--- Aim of the task ---
Report every line in the records below that holds the word "precautions".

--- Records provided ---
^^^^^^^^

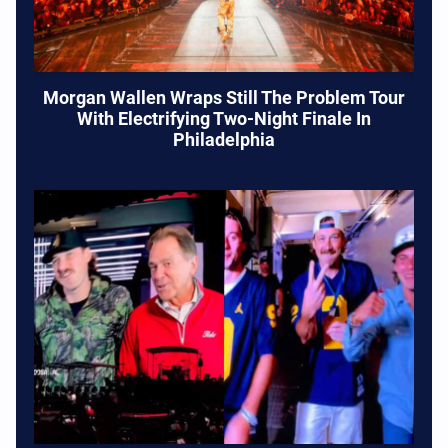
Morgan Wallen Wraps Still The Problem Tour
With Electrifying Two-Night Finale In
Philadelphia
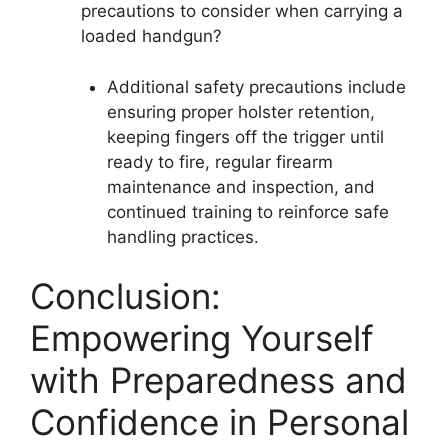
precautions to consider when carrying a
loaded handgun?
Additional safety precautions include
ensuring proper holster retention,
keeping fingers off the trigger until
ready to fire, regular firearm
maintenance and inspection, and
continued training to reinforce safe
handling practices.
Conclusion:
Empowering Yourself
with Preparedness and
Confidence in Personal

^^^^^^^^

--- Output of the exercise ---
precautions to consider when carrying a
Additional safety precautions include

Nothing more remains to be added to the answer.